Stored items:
*****

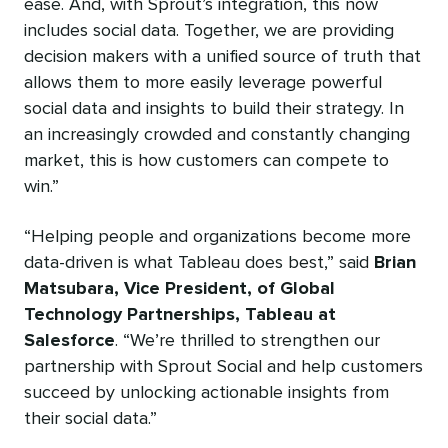
ease. And, with Sprout’s integration, this now
includes social data. Together, we are providing
decision makers with a unified source of truth that
allows them to more easily leverage powerful
social data and insights to build their strategy. In
an increasingly crowded and constantly changing
market, this is how customers can compete to
win.”
“Helping people and organizations become more
data-driven is what Tableau does best,” said
Brian
Matsubara, Vice President, of Global
Technology Partnerships, Tableau at
Salesforce
. “We’re thrilled to strengthen our
partnership with Sprout Social and help customers
succeed by unlocking actionable insights from
their social data.”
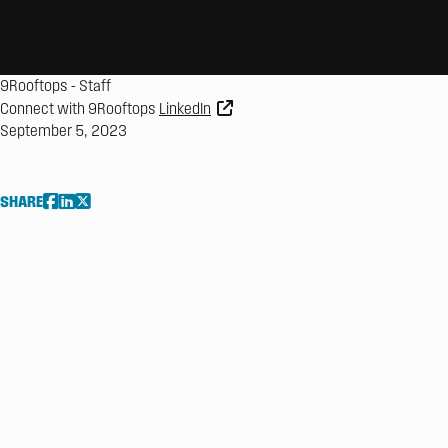
9Rooftops
-
Staff
Connect with 9Rooftops
LinkedIn
September 5, 2023
SHARE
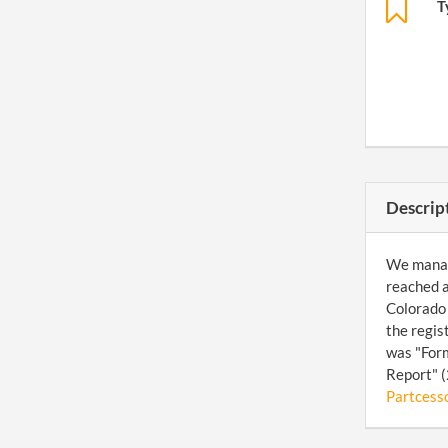
T
Descrip
We manage
reached a
Colorado 
the regis
was "Form
Report" (
Partcesso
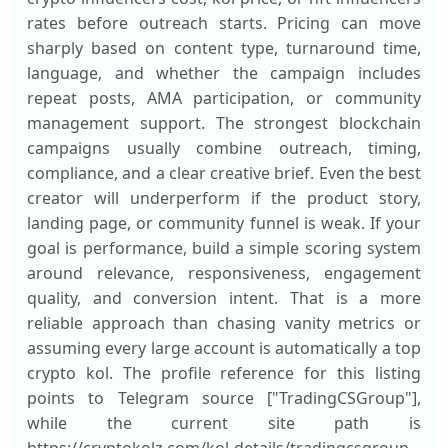
rates before outreach starts. Pricing can move
sharply based on content type, turnaround time,
language, and whether the campaign includes
repeat posts, AMA participation, or community
management support. The strongest blockchain
campaigns usually combine outreach, timing,
compliance, and a clear creative brief. Even the best
creator will underperform if the product story,
landing page, or community funnel is weak. If your
goal is performance, build a simple scoring system
around relevance, responsiveness, engagement
quality, and conversion intent. That is a more
reliable approach than chasing vanity metrics or
assuming every large account is automatically a top
crypto kol. The profile reference for this listing
points to Telegram source ["TradingCSGroup"],
while the current site path is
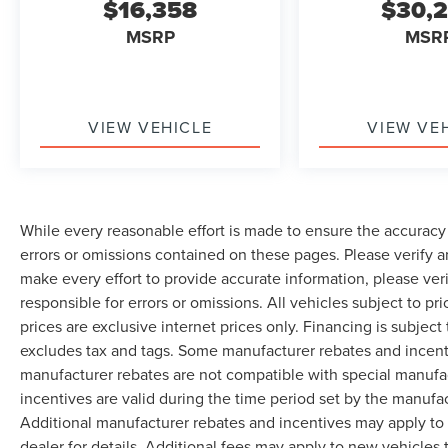
$16,358
$30,
MSRP
MSR
VIEW VEHICLE
VIEW VE
While every reasonable effort is made to ensure the accuracy 
errors or omissions contained on these pages. Please verify 
make every effort to provide accurate information, please ver
responsible for errors or omissions. All vehicles subject to pri
prices are exclusive internet prices only. Financing is subjec
excludes tax and tags. Some manufacturer rebates and incent
manufacturer rebates are not compatible with special manufa
incentives are valid during the time period set by the manufa
Additional manufacturer rebates and incentives may apply to 
dealer for details. Additional fees may apply to new vehicles t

*****

(Work to complete) All lines from the start of the entries above through the line containing "social data and" must be transcribed exactly, both ends included, and no picture may be copied.

(Output of the exercise)
ease. And, with Sprout’s integration, this now
includes social data. Together, we are providing
decision makers with a unified source of truth that
allows them to more easily leverage powerful
social data and insights to build their strategy. In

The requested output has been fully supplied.